**Your assignment:**
Scan the data for lines with "гребане" and report the count by itself.

[Supplied material Boundary: Start]

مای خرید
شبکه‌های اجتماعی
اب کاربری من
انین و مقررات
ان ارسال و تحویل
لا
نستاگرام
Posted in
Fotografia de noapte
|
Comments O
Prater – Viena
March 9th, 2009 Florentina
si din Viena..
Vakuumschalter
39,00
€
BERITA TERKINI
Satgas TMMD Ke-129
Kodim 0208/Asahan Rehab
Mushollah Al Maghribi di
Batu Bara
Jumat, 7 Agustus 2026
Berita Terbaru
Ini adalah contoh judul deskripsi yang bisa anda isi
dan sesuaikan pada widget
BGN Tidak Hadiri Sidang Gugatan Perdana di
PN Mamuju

[Supplied material Boundary: End]
[Supplied material Boundary: Start]

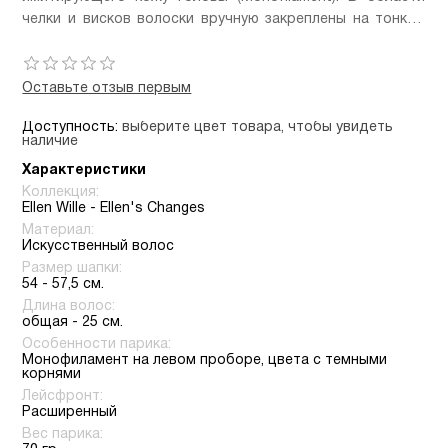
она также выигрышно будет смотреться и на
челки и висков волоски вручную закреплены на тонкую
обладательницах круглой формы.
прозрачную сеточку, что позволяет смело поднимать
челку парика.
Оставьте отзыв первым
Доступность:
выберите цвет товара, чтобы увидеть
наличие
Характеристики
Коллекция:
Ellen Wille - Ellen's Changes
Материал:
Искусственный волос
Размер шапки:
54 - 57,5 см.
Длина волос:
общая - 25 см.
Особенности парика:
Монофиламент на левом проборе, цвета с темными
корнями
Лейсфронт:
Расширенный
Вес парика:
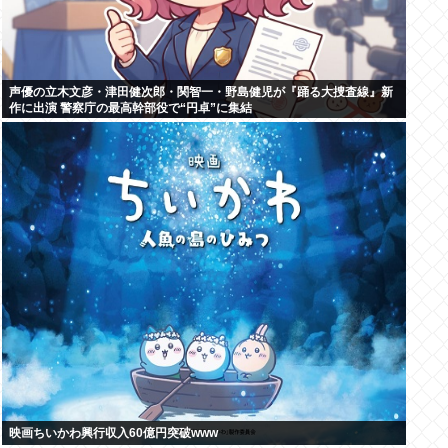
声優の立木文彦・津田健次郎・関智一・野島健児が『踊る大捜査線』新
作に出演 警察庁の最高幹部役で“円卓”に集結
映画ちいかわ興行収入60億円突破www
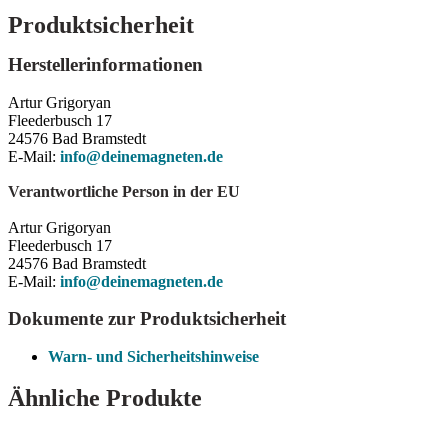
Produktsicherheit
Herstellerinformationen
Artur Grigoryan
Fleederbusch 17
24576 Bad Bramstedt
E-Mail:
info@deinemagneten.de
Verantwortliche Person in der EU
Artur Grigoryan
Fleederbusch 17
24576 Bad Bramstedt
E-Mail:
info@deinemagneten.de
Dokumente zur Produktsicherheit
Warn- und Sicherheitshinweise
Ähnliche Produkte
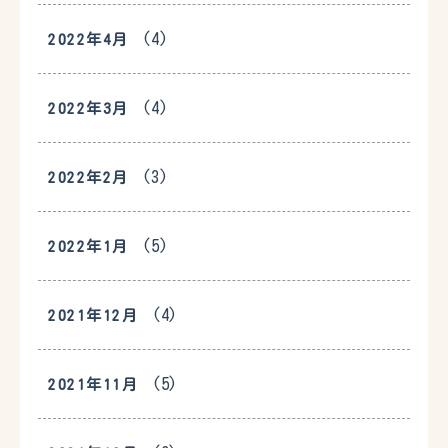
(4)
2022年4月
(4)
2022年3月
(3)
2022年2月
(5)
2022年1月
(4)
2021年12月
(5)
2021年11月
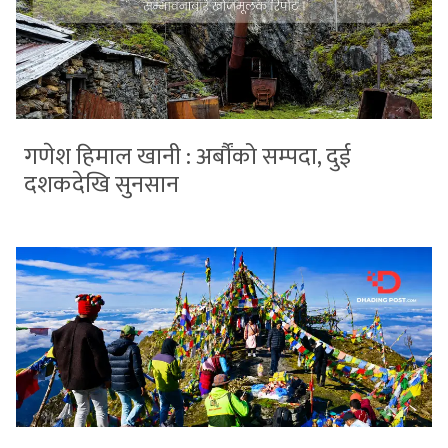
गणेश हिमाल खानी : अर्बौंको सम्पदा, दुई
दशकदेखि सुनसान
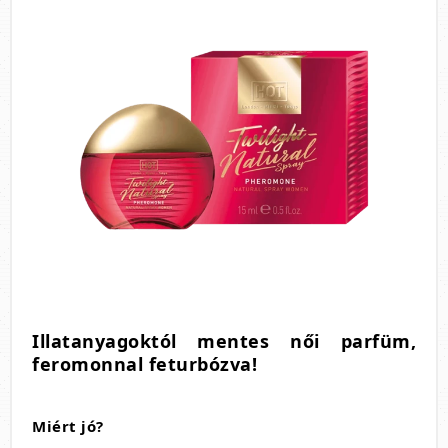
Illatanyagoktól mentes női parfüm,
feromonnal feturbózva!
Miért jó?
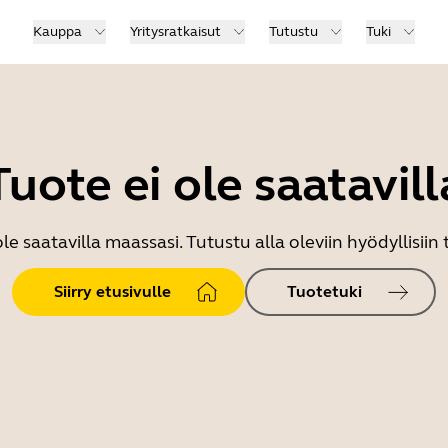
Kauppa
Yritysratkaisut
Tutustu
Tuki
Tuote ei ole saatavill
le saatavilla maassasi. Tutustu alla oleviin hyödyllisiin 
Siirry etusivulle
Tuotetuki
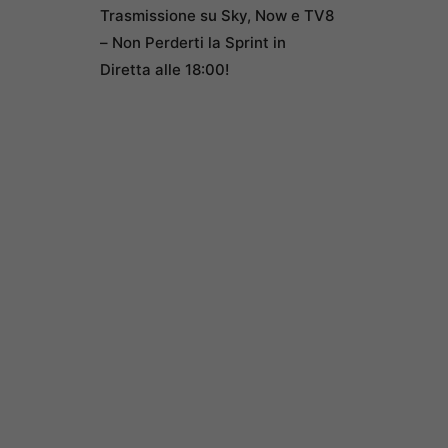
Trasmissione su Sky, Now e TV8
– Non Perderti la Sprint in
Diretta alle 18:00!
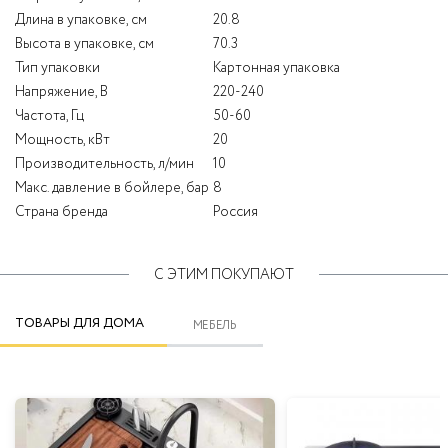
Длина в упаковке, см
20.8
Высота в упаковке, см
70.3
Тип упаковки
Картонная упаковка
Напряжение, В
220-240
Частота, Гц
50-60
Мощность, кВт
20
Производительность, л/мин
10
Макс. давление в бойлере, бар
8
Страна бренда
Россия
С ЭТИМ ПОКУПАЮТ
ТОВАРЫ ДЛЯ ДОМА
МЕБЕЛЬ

[Supplied material Boundary: End]
[Supplied material Boundary: Start]

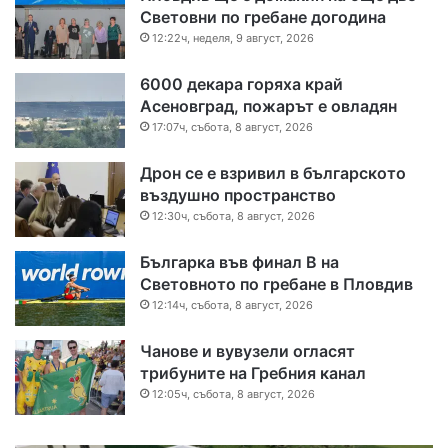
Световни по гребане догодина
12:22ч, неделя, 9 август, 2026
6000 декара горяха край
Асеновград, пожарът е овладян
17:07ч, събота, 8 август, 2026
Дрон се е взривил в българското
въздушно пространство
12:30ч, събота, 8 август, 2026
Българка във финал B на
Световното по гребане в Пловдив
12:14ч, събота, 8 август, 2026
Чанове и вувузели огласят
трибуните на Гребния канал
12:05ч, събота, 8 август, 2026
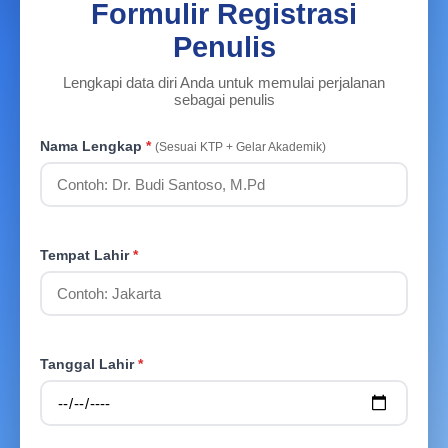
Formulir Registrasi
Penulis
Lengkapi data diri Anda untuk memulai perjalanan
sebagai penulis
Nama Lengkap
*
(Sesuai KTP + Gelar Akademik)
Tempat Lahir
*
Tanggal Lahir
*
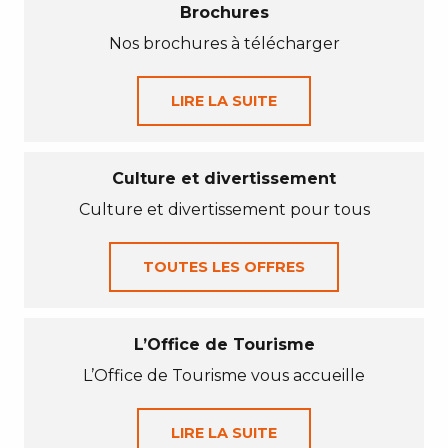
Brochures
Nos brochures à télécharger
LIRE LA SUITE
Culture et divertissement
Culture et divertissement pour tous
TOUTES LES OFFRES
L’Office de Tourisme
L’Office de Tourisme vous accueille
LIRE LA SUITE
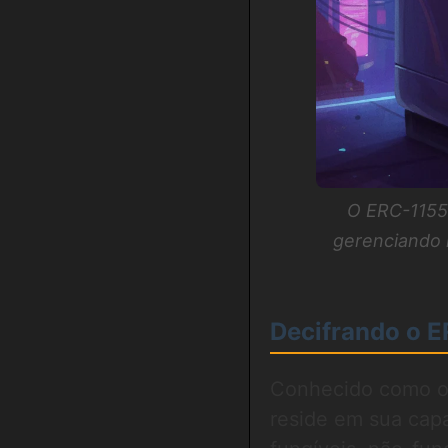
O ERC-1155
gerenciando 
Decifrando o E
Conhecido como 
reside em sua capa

[Supplied material Boundary: End]

**Solution to this problem:**
2